CMSC 471

Artificial Intelligence -- Fall 2009

HOMEWORK FOUR
out 10/15/09; due 10/29/09

Note: I will be generous about granting extensions on the Lisp part of this homework if you ask in advance, since I know you are likely to be studying for the midterm. To make the grading easier on Denise and me, please submit the assignment as follows:
  1. Submit Parts I and II (the written assignments) as hardcopy in class. No "generous extensions" will be granted for these sections; the usual rules apply.
  2. Submit the Lisp code for Part III as "hw4" on the gl machines.
  3. Submit the commentary for Part III as hardcopy. You do NOT need to print and submit your Lisp code.

I. Logic (20 points)

(a) Russell & Norvig Exercise 7.11 (a). (5 pts)

(b) Russell & Norvig Exercise 8.6 (a,b,c,i,j). (15 pts)

II. Resolution Theorem Proving (30 points)


(a) (8 points) Represent the following knowledge base in first-order logic.  Use the predicates

where arguments x have the domain of all people, and arguments t have the domain of all tests.
  1. Everyone who is smart, studies, and attends class will be prepared.
  2. Everyone who is prepared will pass any test that is fair.
  3. A student passes a test if and only if they don't fail it.
  4. Every UMBC student is smart.
  5. If a test isn't fair, everyone will fail the test.
  6. Aidan is a UMBC student.
  7. Sandy passed the 471 exam.
  8. Aidan attends class.

(b) (8 points) Convert the KB to conjunctive normal form.

(c) (2 points) We wish to prove that

study(Aidan) -> pass(Aidan, 471-exam)

Express the negation of this goal in conjunctive normal form.

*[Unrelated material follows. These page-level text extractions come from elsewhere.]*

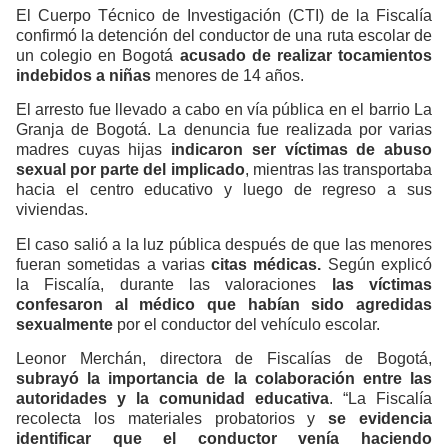
El Cuerpo Técnico de Investigación (CTI) de la Fiscalía
confirmó la detención del conductor de una ruta escolar de
un colegio en Bogotá
acusado de realizar tocamientos
indebidos a niñas
menores de 14 años.
El arresto fue llevado a cabo en vía pública en el barrio La
Granja de Bogotá. La denuncia fue realizada por varias
madres cuyas hijas
indicaron ser víctimas de abuso
sexual por parte del implicado
, mientras las transportaba
hacia el centro educativo y luego de regreso a sus
viviendas.
El caso salió a la luz pública después de que las menores
fueran sometidas a varias
citas médicas.
Según explicó
la Fiscalía, durante las valoraciones
las víctimas
confesaron al médico que habían sido agredidas
sexualmente
por el conductor del vehículo escolar.
Leonor Merchán, directora de Fiscalías de Bogotá,
subrayó la importancia de la colaboración entre las
autoridades y la comunidad educativa
. “La Fiscalía
recolecta los materiales probatorios y
se evidencia
identificar que el conductor venía haciendo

(c) (12 points) Add the negated goal to the KB, and use resolution refutation to prove that it is true. You may show your proof as a series of sentences to be added to the KB or as a proof tree.  In either case, you must clearly show which sentences are resolved to produce each new sentence, and what the unifier is for each resolution step.

III. WalkSAT (50 points)

(a) Lisp Implementation (25 points). Implement the WalkSAT algorithm (shown as pseudocode in Figure 7.17 in Russell and Norvig) in Lisp. You may use the partial implementation that I have provided (see walksat-stubs.lisp and walksat-utils.lisp); or you may write your own implementation from scratch; or you may use part of my code but not all of it. As explained above, the Lisp code does not need to be printed out; you just need to submit it on gl. Also, for this assignment, you are hereby let off the hook for documentation and good design: I will give full credit for a working implementation. (And I expect that most of you will have a working implementation, since otherwise it will be basically impossible to do the second part. I implemented everything -- including the utility functions I'm giving you -- from scratch in less than an hour.)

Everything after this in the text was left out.